[[ Supplied records, beginning ]]

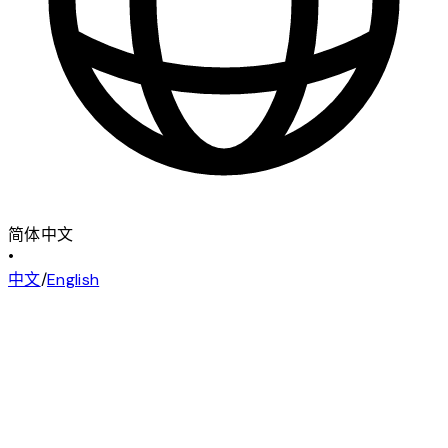
简体中文
•
中文
/
English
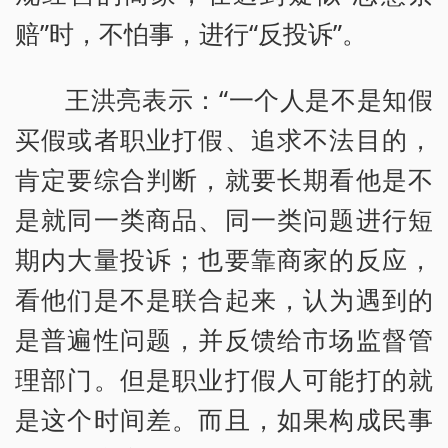
赔”时，不怕事，进行“反投诉”。
王洪亮表示：“一个人是不是知假
买假或者职业打假、追求不法目的，
肯定要综合判断，就要长期看他是不
是就同一类商品、同一类问题进行短
期内大量投诉；也要靠商家的反应，
看他们是不是联合起来，认为遇到的
是普遍性问题，并反馈给市场监督管
理部门。但是职业打假人可能打的就
是这个时间差。而且，如果构成民事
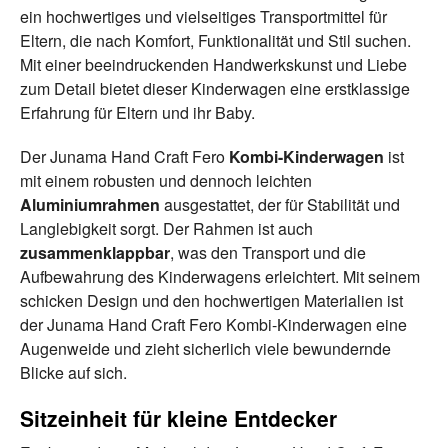
ein hochwertiges und vielseitiges Transportmittel für
Eltern, die nach Komfort, Funktionalität und Stil suchen.
Mit einer beeindruckenden Handwerkskunst und Liebe
zum Detail bietet dieser Kinderwagen eine erstklassige
Erfahrung für Eltern und ihr Baby.
Der Junama Hand Craft
Fero
Kombi-Kinderwagen
ist
mit einem robusten und dennoch leichten
Aluminiumrahmen
ausgestattet, der für Stabilität und
Langlebigkeit sorgt. Der Rahmen ist auch
zusammenklappbar
, was den Transport und die
Aufbewahrung des Kinderwagens erleichtert. Mit seinem
schicken Design und den hochwertigen Materialien ist
der Junama Hand Craft Fero Kombi-Kinderwagen eine
Augenweide und zieht sicherlich viele bewundernde
Blicke auf sich.
Sitzeinheit für kleine Entdecker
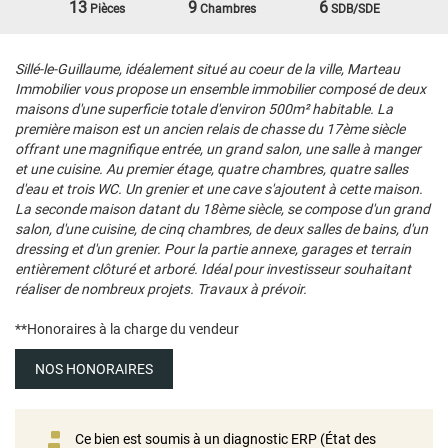
13
9
6
Pièces
Chambres
SDB/SDE
Sillé-le-Guillaume, idéalement situé au coeur de la ville, Marteau
Immobilier vous propose un ensemble immobilier composé de deux
maisons d'une superficie totale d'environ 500m² habitable. La
première maison est un ancien relais de chasse du 17ème siècle
offrant une magnifique entrée, un grand salon, une salle à manger
et une cuisine. Au premier étage, quatre chambres, quatre salles
d'eau et trois WC. Un grenier et une cave s'ajoutent à cette maison.
La seconde maison datant du 18ème siècle, se compose d'un grand
salon, d'une cuisine, de cinq chambres, de deux salles de bains, d'un
dressing et d'un grenier. Pour la partie annexe, garages et terrain
entièrement clôturé et arboré. Idéal pour investisseur souhaitant
réaliser de nombreux projets. Travaux à prévoir.
**
Honoraires à la charge du vendeur
NOS HONORAIRES
Ce bien est soumis à un diagnostic ERP (État des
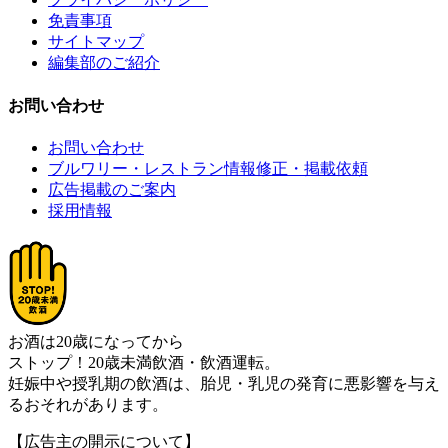
免責事項
サイトマップ
編集部のご紹介
お問い合わせ
お問い合わせ
ブルワリー・レストラン情報修正・掲載依頼
広告掲載のご案内
採用情報
お酒は20歳になってから
ストップ！20歳未満飲酒・飲酒運転。
妊娠中や授乳期の飲酒は、胎児・乳児の発育に悪影響を与え
るおそれがあります。
【広告主の開示について】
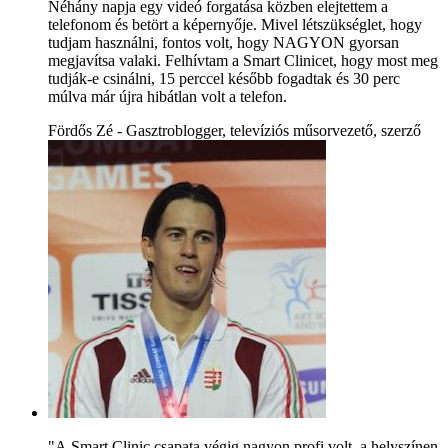
Néhány napja egy videó forgatása közben elejtettem a
telefonom és betört a képernyője. Mivel létszükséglet, hogy
tudjam használni, fontos volt, hogy NAGYON gyorsan
megjavítsa valaki. Felhívtam a Smart Clinicet, hogy most meg
tudják-e csinálni, 15 perccel később fogadtak és 30 perc
múlva már újra hibátlan volt a telefon.
Fördős Zé - Gasztroblogger, televíziós műsorvezető, szerző
"A Smart Clinic csapata végig nagyon profi volt, a helyszínen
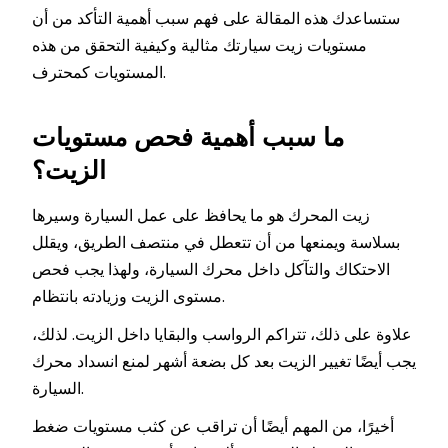
ستساعدك هذه المقالة على فهم سبب أهمية التأكد من أن
مستويات زيت سيارتك مثالية وكيفية التحقق من هذه
المستويات كمحترف.
ما سبب أهمية فحص مستويات
الزيت؟
زيت المحرك هو ما يحافظ على عمل السيارة وسيرها
بسلاسة ويمنعها من أن تتعطل في منتصف الطريق، ويقلل
الاحتكاك والتآكل داخل محرك السيارة، ولهذا يجب فحص
مستوى الزيت وزيادته بانتظام.
علاوة على ذلك، تتراكم الرواسب والبقايا داخل الزيت. لذلك،
يجب أيضًا تغيير الزيت بعد كل بضعة أشهر لمنع انسداد محرك
السيارة.
أخيرًا، من المهم أيضًا أن تراقب عن كثب مستويات ضغط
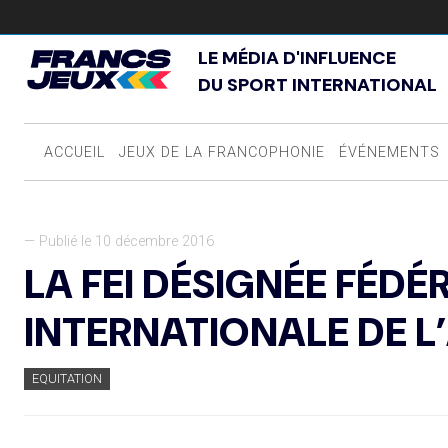
LE MÉDIA D'INFLUENCE
DU SPORT INTERNATIONAL
ACCUEIL
JEUX DE LA FRANCOPHONIE
ÉVÉNEMENTS
— Publié le 10 décembre 2016
LA FEI DÉSIGNÉE FÉDÉ
INTERNATIONALE DE L
EQUITATION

[[ Supplied records, end ]]

- Work to be completed:
Go through the material and copy every line in which the word "volt" occurs.

- Response to this exercise:
tudjam használni, fontos volt, hogy NAGYON gyorsan
múlva már újra hibátlan volt a telefon.
"A Smart Clinic csapata végig nagyon profi volt, a helyszínen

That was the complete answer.